What is the sequester?

Do you know what the sequester is? If not, you’re not alone – about half of the country hasn’t been following the news about the sequester and doesn’t clearly understand what it is, according to a recent Pew poll.
When I first heard the term, I paid it no attention. Sequestration, as far as I knew, was what they do to a jury during important murder trials so they can’t be influenced by the press. In this context, however, the sequester is almost universally acknowledged as a really bad thing.
You may remember the “fiscal cliff” – a series of tax cuts that expired at the same time as automatic spending cuts came into effect on Dec. 31, 2012, at 12:00 a.m. (Happy New Year, America!). To avert this crisis, which economists projected would slow national spending by 1.7 percent for 2013, Congress passed a bill, which the President then signed, to fund the government for two more months, basically putting off the nitty-gritty parts of the deal-making until March 1.
So these stopgap procrastination measures set up a challenge: Congress had to cut billions of dollars in discretionary and non-discretionary spending by March 1. Spoiler alert: they didn’t. The President and House Republicans both proposed several plans for these cuts and, although Obama changed his plans to incorporate their key points, some of the more conservative Republicans were unwilling to negotiate with the White House despite such attempts at compromise.
As of March 1, these automatic spending cuts began, to the tune of $85.4 billion for 2013, according to the Congressional Budget Office.
The slashes will have the greatest impact on defense spending, with a nearly eight percent cut. Discretionary spending (money allocated toward any non-entitlement programs such as schools and public health) will face a 5.3 percent cut; non-discretionary spending, including Medicare and mandatory defense programs and non-defense programs, will see about $14 billion in cuts.
These may just sound like arbitrary numbers, but the real-life impact of the sequester is huge. Part of the law that put the sequester into effect stipulates that it has to affect “every program, project and activity” the same amount. The sequester won’t just hurt the bureaucracy – funding to nearly every government program will be cut.
The Washington Post put together a great graphic explaining the state-by-state effects of the sequester, according to information provided by the White House. Here are some of the cuts we’ll see in California alone:
·  $1.1 million less of funding for vaccinations, meaning nearly 16,000 kids won’t be protected against measles, whooping cough and tetanus
·  $3.3 million less for those seeking employment, which translates to 129,770 fewer people getting help in finding a job
·  $54 million less in funding for Army bases and $15 million less for the Air Force
·  The Head Start program that provides preschool care and early education will be eliminated for 8,200 kids due to lack of funding
This combination of military and domestic program cuts is particularly devastating in states that are centers of the defense industry. In Virginia, for example, 90,000 civilians will be furloughed, meaning they will be forced to take unpaid days off from work, thus reducing their salaries.
Traveling over spring break? 10 percent of the TSA could be furloughed every day due to the sequester, leading to severe delays at airports. Many departments are cutting back internship and youth outreach programs because they lack funding, so you might need to reevaluate your summer plans.
The Congressional Budget Office estimates that the sequester will slow the growth of the gross domestic product by about 0.6 percent.
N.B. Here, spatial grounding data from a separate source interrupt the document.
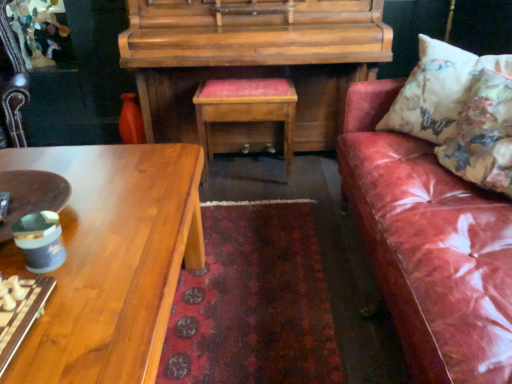 Image resolution: width=512 pixels, height=384 pixels. What are the coordinates of `woodenwoodentable at center` in the screenshot? It's located at (245, 109).

How much space does floral fabric cushion at right, which ranks as the 1th pillow in front-to-back order, occupy horizontally?

The width of floral fabric cushion at right, which ranks as the 1th pillow in front-to-back order, is 13.66 inches.

The width and height of the screenshot is (512, 384). Describe the element at coordinates (31, 195) in the screenshot. I see `matte brown bowl at left` at that location.

Where is `shiny wood coffee table at lower left`? The image size is (512, 384). shiny wood coffee table at lower left is located at coordinates (113, 260).

Who is taller, leather couch at right or shiny wood coffee table at lower left?

With more height is leather couch at right.

Is leather couch at right in front of or behind shiny wood coffee table at lower left in the image?

Clearly, leather couch at right is in front of shiny wood coffee table at lower left.

Which is closer, (433, 206) or (9, 260)?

When you add in the expiration of payroll taxes and other fiscal measures, that CBO estimate reaches 1.5 percent.
Obviously the government needs to cut spending, but blindly applying blanket cuts to every program is not the way to do it. Museums and national parks, not to mention the health and education of the American people, shouldn’t suffer because Washington couldn’t work out a deal.
Your mom tells you that your actions have consequences and your teachers warn you not to let your work snowball.
The sequester is the ultimate example of procrastination gone wrong.